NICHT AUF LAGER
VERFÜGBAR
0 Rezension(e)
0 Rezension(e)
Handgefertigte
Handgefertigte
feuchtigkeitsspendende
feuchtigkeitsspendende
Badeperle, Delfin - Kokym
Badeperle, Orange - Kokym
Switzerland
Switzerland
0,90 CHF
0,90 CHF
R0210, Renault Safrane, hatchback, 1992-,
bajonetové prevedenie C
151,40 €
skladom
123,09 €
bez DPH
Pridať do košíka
--
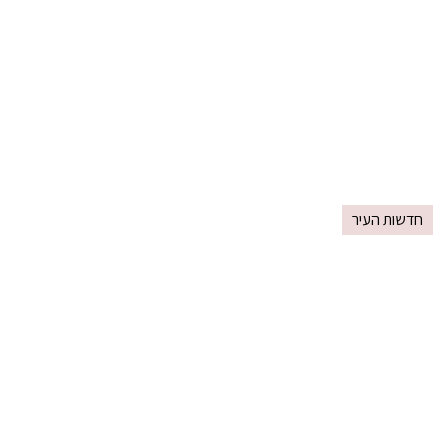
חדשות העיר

* _What you have to do_: Report each line of the records that holds the word "Badeperle".

* _Answer area_:
Badeperle, Delfin - Kokym
Badeperle, Orange - Kokym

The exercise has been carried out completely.